Re-reading Xaipe by e.e. cummings

I originally posted this over at Goodreads, but thought I'd post my waffling on here too, to make up for the sudden dearth of blogging!

e.e. cummings has been my favourite poet since high school. I carry a 'selected poems' around in my handbag (for emergencies), but it's always interesting to revisit a whole book, rather than just what someone else thought was a 'best of'. You get standout poems that don't make it into other collections, alongside lesser ones. Xaipe (pronounced "Khai-er-ree" to rhyme with 'fiery') means 'rejoice' in Greek, and the collection is often movingly joyous.

Cummings sometimes gets accused of being sentimental, deliberately impossible to read, and even casually racist. I can see how he could be read thus.
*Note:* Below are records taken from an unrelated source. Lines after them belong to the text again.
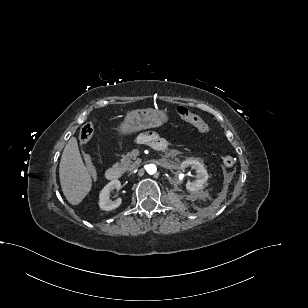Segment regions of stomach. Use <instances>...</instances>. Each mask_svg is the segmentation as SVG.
Returning <instances> with one entry per match:
<instances>
[{"mask_svg":"<svg viewBox=\"0 0 308 308\" xmlns=\"http://www.w3.org/2000/svg\"><path fill=\"white\" fill-rule=\"evenodd\" d=\"M165 111L154 108H143L129 111L119 125L118 132L129 135L144 129L160 127L168 121Z\"/></svg>","mask_w":308,"mask_h":308,"instance_id":"stomach-1","label":"stomach"}]
</instances>
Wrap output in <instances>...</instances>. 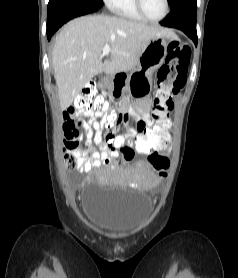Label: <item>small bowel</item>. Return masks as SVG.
Wrapping results in <instances>:
<instances>
[{
	"mask_svg": "<svg viewBox=\"0 0 238 278\" xmlns=\"http://www.w3.org/2000/svg\"><path fill=\"white\" fill-rule=\"evenodd\" d=\"M149 105L147 102H141L140 104H124L122 113L119 115L118 127L124 133L118 134L116 137H146L145 133L150 129V125L154 124L153 119L148 113ZM81 113H73L71 109L65 111L62 115L63 125L67 120H73L83 127L85 130V139L87 148L83 151H75L77 157V168L82 172H90L101 165H106L112 162V160L119 153H114L109 150L107 146L103 145V139L100 136V131L104 127L107 119L113 116V112H85V115L89 117V121L85 122L79 116ZM135 120L137 123L136 129L130 127L129 122ZM115 137V139H116ZM67 140V137L65 135ZM78 142L81 140V135L76 139ZM169 140V135L164 136V141ZM95 145V147L93 146ZM125 148L123 146L122 150ZM124 154V151L121 152ZM145 182L148 185L155 183V178L151 173H148L145 178Z\"/></svg>",
	"mask_w": 238,
	"mask_h": 278,
	"instance_id": "obj_1",
	"label": "small bowel"
}]
</instances>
But I think his playfulness rescues him from sentimentality (I adore his poems about children):

if a cheerfulest Elephantangelchild should sit


(holding a red candle over his head

by a finger of trunk,and singing out of a red


book)on a proud round cloud in a white high night



where his heartlike ears have flown adorable him

self tail and all(and his tail's red christmas bow)

--and if,when we meet again,little he(having flown

even higher)is sunning his penguinsoul in the glow



of a joy which wasn't and isn't and won't be words



while possibly not(at a guess)quite half way down

to the earth are leapandswooping tinily birds

whose magical gaiety makes your beautiful name--



i feel that(false and true are merely to know)

Love only has ever been,is,and will ever be,So



His impossibility - shredded/recombined words and absurd punctuation litters his poems - suits the way I read poetry. I just read it headlong, straight through the first time, not pausing over words, punctuation or to try think or match up the parentheses. And interestingly when I go back for a second look, the image I've got the first time around usually still stands up. Try it yourself:

the little horse is newlY


Born)he knows nothing,and feels

everything;all around whom is



perfectly a strange

ness(Of sun

light and of fragrance and of



Singing)is ev

erywhere(a welcom

ing dream:is amazing)

a worlD.and in



this world lies:smoothbeautifuL

ly folded;a(brea

thing a gro



Wing)silence,who;

is:somE



oNe.


Cummings himself responded to the racist controversy (mainly around his line "a kike is the most dangerous") in typically cryptic fashion:

'Cummings' "Good American point," as he told Allen Tate, was "that the kike isn't(helas) a Jew..." (but is an invention of Gentile society).' (quote from the inner flyleaf of Xaipe).

I loved revisiting Xaipe. It's flawed and joyous and sometimes extremely funny:

o to be in finland
now that russia's here)



swing low

sweet ca



rr

yon



(pass the freedoms pappy or

uncle shylock not interested


Additionally, when I re-read it, a copy of poem by Gwendolyn Brooks that I had been trying to remember for ages (When You Have Forgotten Sunday: The Love Story) fell out - I'd been using it as a bookmark! Brilliant.